I'm developing a game the uses SDL (via GPL/LGPL) (for graphics) and Xerces (via Apache) (for config files, save state files, etc...). I plan to release my game under the GPL. Both SDL and Xerces will be linked dynamically on Linux, Win32, etc... I have no interest in using a different license for my own project.

Does this license issue now mean that I can't legally use Xerces with my project?

I read the FAQ about the GPL and its 'freedoms' and 'restrictions' on the GNU web site, but I'm still a bit baffled. It seems that I am able to use Xerces from a GPL program [1], but I'm not sure. This whole fuss seems a bit anal.

[1] Can I write free software that uses non-free libraries?
http://www.gnu.org/licenses/gpl-faq.ht ml#FSWithNFL ibs

Tower of Babel (3, Insightful)

stuffduff (681819) | more than 10 years ago | (#8320008)

I think that the Open Source movement is approaching a crossroads where the failure to have reached a viable consensus over what a proper license should be will seriously impede the future of software synergy and integration that the OS world so desparately needs.

When the licenses prohibit the joining to two pieces of code that have been designed to work together (and do work together) then it's pretty obvious to me that we've all missed the point as to what this is all about. Since we can't afford to "kill all the lawyers" maybe it's time to let them "cooperate" (yes they can do this) on using the methodology by which Open Source software is constructed as a model for a process to construct modular licenses that can interoperate and integrate with one another in a cooperative and constructive manner. There is alot to be learned now vis-a-vis the SCO case, and a history to be gleaned from BSD.
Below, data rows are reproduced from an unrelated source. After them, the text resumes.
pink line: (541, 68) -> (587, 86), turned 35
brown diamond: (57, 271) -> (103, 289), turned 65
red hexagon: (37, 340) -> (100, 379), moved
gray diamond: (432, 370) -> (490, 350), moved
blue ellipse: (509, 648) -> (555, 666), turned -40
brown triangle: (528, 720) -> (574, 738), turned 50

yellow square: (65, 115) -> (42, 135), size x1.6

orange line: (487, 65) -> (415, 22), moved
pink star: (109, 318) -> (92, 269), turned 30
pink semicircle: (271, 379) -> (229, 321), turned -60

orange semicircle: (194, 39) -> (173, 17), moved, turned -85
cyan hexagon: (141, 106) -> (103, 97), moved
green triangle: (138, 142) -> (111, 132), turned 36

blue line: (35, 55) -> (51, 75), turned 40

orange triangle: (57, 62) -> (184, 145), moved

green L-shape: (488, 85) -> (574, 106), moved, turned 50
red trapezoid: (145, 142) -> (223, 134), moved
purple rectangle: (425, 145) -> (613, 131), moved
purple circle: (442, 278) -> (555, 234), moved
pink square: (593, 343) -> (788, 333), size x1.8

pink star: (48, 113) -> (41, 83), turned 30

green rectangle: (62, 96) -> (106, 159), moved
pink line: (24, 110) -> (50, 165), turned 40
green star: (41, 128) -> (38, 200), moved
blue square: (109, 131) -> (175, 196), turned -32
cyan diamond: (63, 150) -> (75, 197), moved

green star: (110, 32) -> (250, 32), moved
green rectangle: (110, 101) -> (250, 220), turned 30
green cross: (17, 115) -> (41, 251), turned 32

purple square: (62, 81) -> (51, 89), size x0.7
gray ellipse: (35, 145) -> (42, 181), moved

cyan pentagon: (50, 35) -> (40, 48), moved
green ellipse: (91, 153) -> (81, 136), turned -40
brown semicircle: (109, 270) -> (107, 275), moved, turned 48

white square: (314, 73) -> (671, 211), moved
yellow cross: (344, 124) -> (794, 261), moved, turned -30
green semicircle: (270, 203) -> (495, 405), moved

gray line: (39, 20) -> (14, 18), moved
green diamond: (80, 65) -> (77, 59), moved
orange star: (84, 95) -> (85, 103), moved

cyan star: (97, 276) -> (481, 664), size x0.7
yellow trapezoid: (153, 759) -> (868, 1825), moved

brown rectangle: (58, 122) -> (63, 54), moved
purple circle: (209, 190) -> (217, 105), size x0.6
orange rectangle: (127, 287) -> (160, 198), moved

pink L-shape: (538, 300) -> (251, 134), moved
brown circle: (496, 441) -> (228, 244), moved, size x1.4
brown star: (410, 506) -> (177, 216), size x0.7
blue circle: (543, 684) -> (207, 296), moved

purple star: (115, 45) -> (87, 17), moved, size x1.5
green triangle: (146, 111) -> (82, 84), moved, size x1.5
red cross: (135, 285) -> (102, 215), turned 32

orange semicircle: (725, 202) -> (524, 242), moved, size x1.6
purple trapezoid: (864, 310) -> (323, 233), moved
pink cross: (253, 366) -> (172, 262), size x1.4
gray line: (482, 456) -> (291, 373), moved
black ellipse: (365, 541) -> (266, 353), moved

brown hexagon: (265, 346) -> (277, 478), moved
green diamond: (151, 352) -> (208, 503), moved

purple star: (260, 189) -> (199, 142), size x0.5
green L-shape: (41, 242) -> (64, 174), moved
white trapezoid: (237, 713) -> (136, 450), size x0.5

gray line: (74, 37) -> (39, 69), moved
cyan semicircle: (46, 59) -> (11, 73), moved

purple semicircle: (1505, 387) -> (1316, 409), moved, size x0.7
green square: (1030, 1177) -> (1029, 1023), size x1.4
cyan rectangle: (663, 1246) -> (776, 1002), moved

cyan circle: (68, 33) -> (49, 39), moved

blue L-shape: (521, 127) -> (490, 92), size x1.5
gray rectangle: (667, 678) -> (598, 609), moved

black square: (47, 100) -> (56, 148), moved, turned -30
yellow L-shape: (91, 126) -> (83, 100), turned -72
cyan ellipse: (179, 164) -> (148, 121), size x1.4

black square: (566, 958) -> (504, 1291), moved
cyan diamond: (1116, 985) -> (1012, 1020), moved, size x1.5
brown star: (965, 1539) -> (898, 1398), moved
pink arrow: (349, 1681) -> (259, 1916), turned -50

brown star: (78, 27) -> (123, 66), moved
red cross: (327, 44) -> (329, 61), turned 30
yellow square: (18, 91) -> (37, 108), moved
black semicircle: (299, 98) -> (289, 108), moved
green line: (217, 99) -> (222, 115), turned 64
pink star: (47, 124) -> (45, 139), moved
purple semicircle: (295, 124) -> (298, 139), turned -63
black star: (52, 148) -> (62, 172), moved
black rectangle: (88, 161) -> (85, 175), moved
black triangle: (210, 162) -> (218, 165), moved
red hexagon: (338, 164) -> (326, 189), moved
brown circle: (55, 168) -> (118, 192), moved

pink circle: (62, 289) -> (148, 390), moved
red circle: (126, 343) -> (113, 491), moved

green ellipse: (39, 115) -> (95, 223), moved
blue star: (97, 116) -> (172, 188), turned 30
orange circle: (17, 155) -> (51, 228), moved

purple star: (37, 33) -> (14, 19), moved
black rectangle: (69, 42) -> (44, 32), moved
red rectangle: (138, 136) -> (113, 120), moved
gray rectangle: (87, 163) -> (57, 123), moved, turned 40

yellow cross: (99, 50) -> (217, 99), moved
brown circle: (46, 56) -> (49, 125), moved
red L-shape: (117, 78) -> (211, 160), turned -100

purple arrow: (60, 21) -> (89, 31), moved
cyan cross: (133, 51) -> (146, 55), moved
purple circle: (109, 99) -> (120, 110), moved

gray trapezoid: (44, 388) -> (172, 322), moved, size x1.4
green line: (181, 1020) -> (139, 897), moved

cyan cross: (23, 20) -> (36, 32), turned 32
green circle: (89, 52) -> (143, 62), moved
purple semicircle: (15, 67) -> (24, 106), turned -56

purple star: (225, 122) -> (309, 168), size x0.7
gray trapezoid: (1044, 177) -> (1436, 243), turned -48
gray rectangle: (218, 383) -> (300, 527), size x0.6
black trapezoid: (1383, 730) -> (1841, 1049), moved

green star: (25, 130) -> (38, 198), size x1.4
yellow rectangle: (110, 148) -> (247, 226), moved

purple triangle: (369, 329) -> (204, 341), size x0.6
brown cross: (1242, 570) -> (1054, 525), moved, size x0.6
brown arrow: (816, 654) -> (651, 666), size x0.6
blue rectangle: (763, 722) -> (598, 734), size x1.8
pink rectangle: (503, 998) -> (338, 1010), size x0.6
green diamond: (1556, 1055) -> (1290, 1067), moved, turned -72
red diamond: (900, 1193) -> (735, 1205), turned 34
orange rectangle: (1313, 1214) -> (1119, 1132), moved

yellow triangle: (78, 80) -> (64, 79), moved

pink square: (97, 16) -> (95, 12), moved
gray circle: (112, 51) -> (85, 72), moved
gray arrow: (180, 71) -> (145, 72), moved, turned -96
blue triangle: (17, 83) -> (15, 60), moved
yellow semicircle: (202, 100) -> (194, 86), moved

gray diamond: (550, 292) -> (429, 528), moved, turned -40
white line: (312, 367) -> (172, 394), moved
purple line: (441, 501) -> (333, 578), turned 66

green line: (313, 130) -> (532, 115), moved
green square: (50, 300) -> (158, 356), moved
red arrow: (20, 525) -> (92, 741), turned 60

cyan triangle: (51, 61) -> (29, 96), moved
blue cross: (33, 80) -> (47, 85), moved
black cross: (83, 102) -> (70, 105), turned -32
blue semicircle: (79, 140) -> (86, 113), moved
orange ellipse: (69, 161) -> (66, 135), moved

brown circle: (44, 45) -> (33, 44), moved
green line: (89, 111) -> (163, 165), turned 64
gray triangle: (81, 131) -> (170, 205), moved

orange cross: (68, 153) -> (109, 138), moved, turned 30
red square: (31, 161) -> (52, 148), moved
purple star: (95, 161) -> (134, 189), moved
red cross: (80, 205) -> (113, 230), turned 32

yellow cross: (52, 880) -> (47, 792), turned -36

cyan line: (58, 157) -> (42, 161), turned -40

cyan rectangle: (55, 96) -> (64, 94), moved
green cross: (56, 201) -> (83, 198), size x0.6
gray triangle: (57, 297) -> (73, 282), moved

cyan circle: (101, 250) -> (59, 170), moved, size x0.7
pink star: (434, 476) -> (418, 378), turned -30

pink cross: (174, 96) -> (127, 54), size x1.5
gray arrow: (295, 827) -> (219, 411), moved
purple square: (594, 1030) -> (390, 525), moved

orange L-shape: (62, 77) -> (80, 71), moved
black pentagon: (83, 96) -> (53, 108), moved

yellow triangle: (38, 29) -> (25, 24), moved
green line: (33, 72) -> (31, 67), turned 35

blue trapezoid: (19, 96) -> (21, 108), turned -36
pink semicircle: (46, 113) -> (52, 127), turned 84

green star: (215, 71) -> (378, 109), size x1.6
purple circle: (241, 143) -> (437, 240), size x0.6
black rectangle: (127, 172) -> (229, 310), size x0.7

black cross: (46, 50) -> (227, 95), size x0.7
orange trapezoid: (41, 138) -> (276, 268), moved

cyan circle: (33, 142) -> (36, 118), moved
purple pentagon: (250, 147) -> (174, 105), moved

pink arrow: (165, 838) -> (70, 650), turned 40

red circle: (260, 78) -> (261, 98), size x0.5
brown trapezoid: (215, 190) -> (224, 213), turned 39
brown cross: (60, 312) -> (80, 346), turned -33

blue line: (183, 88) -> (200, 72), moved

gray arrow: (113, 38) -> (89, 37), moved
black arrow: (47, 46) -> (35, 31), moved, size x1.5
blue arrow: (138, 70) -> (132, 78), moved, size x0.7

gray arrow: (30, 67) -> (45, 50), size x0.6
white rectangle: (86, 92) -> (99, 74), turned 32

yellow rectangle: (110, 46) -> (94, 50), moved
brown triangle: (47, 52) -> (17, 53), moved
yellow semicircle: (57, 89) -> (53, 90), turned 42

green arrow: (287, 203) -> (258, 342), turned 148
If Linus, and his crew, can build a kernel; then the folks at the FSF should be able to build a licensing agreement that we can all live with.

And it starts... (1)

Xensus (754032) | more than 10 years ago | (#8320015)

I'm getting worried about this, start getting sloppy on the licenses, and we'll eventually have ourselves a problem.
What I mean is, if the FSF and Apache start to get a little sloppy with the licenses, it will get to a point where some lawyer will take advantage of this. Microsoft is a big company to worry about, I'm sure they are trying to find ways to shut down OpenSource projects like Linux 'cause it poses a big competition against them.
The OpenSource world is getting bigger and harder to manage, try to keep up.

Unrealistic example (4, Funny)

BabyDave (575083) | more than 10 years ago | (#8320048)

(Quoted from Eben's message)

Such a situation is particularly troublesome where A is in no way acting to threaten the freedom of free software, but B *is* doing so (perhaps, for example, by bringing not patent claims but trade secret and contractual claims against A with the specific intent of harming the freedom of free software)

As if that would ever happen ... what did you say? Darl Mc-who?